Sure, but the amounts are predictable - seems most everything I look at or buy has need for roof repairs, so I'm not deterred by that.  Just make a price adjustment on your offer to allow for that.

I have a possible deal, but part of the kitchen is sinking.  @Steve Babiak   do you think this will scare cash buyers? 


Ah, there is another thing I avoid - sinkholes.  @Steven Velez  if that house is in an area known for sinkholes, you might have that.  So first check for propensity for sinkholes there.  If not a sinkhole ares, then you have a foundation expert give you an idea of what it would cost to fix.

So I'm guessing a complete tear down & rebuild is not a good consideration on really bad damaged homes? But what if you get it dirt cheap? Say $10k on down.

Inspectors, and a great contractor that you can trust.  I bring my contractor with me when he can make it.  I also use a spreadsheet that my contractor and I went over, from kitchen to baseboards.  It is very detailed.  It gets me pretty dang close to the repair.
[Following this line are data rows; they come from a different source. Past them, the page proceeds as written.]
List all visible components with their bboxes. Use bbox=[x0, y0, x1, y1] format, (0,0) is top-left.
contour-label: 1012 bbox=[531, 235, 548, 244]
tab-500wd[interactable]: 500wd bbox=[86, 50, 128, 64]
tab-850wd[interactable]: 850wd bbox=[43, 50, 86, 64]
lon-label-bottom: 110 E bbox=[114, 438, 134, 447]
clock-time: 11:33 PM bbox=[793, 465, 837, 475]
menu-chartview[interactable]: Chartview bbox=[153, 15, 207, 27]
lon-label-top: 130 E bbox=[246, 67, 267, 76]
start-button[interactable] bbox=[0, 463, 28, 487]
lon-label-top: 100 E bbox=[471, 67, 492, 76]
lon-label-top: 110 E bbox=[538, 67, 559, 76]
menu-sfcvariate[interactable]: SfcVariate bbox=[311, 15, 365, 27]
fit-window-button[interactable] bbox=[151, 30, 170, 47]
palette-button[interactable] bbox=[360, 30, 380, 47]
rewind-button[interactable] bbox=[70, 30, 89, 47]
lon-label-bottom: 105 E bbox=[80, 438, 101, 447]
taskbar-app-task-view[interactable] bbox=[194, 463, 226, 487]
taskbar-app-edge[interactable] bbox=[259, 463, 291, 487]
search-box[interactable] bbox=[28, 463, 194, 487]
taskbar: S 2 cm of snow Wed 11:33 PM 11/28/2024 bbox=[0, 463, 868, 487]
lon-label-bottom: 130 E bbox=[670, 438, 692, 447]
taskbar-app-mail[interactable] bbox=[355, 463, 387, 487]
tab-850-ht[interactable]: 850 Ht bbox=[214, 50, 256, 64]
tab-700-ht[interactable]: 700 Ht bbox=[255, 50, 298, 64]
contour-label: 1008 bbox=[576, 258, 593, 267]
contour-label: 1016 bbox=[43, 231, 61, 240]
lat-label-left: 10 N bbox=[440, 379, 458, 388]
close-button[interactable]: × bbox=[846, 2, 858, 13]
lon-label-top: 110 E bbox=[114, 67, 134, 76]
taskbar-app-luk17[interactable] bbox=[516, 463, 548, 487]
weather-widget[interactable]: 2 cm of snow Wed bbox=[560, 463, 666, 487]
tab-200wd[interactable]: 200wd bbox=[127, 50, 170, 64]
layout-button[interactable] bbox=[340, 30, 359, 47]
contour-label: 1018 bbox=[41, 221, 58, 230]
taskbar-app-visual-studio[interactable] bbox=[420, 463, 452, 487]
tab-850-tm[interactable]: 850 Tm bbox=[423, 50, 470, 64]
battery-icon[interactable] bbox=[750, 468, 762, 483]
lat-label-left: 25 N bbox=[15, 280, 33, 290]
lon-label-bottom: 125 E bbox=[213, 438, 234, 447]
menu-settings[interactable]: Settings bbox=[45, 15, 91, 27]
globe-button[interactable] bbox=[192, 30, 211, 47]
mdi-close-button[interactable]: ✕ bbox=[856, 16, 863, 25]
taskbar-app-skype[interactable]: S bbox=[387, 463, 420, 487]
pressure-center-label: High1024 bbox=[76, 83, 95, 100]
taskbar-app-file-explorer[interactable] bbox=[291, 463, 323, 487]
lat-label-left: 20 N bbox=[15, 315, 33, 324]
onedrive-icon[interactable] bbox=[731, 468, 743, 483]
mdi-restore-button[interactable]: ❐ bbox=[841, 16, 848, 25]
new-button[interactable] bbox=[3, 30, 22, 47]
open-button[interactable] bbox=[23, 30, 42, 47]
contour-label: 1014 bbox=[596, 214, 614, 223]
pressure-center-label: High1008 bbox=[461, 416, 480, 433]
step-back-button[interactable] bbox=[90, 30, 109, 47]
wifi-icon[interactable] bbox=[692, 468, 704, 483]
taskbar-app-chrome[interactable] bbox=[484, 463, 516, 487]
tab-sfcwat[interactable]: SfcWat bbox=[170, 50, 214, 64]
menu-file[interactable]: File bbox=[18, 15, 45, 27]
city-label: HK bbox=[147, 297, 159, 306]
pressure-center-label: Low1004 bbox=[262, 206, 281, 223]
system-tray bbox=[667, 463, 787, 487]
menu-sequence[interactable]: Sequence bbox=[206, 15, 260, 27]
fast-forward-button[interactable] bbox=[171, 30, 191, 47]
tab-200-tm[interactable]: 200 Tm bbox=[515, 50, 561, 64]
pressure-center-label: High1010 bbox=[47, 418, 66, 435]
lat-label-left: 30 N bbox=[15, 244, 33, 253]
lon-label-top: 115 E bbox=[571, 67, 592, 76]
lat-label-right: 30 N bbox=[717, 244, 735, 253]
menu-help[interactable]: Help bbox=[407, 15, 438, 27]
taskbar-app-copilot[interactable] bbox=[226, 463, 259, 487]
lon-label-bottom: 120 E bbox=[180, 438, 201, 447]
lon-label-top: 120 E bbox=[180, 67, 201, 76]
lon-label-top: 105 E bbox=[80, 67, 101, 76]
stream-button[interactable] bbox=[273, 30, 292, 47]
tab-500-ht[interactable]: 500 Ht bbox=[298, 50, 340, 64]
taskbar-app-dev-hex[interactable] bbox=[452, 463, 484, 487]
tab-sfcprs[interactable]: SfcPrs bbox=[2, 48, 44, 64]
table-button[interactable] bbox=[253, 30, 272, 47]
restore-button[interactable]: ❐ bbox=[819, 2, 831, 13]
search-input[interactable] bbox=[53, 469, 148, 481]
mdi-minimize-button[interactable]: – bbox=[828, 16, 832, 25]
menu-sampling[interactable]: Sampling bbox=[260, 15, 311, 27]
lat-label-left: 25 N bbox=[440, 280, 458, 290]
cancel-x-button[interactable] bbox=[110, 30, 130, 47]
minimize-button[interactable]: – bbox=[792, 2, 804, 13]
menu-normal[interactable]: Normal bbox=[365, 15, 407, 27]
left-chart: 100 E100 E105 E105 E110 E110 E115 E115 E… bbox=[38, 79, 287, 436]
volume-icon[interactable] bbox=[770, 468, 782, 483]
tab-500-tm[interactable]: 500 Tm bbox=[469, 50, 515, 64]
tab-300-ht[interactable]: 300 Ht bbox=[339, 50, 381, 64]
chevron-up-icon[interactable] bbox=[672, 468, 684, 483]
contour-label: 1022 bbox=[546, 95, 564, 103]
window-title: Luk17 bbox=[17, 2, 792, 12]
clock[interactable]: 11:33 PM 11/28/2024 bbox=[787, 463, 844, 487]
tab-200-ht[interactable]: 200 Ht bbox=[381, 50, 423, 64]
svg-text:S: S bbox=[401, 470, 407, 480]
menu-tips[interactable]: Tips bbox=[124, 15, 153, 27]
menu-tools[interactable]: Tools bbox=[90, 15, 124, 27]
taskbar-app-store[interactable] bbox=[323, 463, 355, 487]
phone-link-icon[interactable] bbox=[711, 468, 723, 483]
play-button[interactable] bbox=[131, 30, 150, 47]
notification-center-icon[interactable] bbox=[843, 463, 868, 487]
I also always add 10% to my repair for the wth is that, repairs.  I was talking to another investor one time.  He was telling me that he bought this property and found that the water pipes were galvanized steel. The problem was back in the 80s when Houston was booming a lot of home builders was buying galvanized pipes, the outside was galvanized but the inside was not.  Which over time will rust.  It cost him 8k to replace all the plumbing on the property.  

A price that is too high. 

Any problem can be fixed. 

It needs to be in the right location for me.

Originally posted by @Daniella Ortiz:

roof repairs are expensive

 Even worse, is a leaky roof might cause mold, something very difficult to get rid of and it can be dangerous to the health of those living there. 

Chinese drywall will definatly make me exit stage left!

Hi @Jordan Redar  ,

There can be a ton of stuff that could cost you a good amount. It really is hard to tell until you start demo. Obvious things are roof, foundation which could usually include doing some plumbing, termites could be a problem because its hard to know the extant of their damage, lead paint. Again, it is always good to have a contractor with you when you are looking at these properties because they might be able to catch something you don't see.

Good luck,

Andres J.

Location and functional obsolescence.

I recently passed up on a flip because the whole upstairs layout was odd and the ceiling height was 6' 6" and all the bedrooms were upstairs. I believe that would have drastically reduced my ARV and my pool of potential buyers. All the numbers made sense but I was worried it could have just sat on the market for too long, which I have seen before with odd featured properties.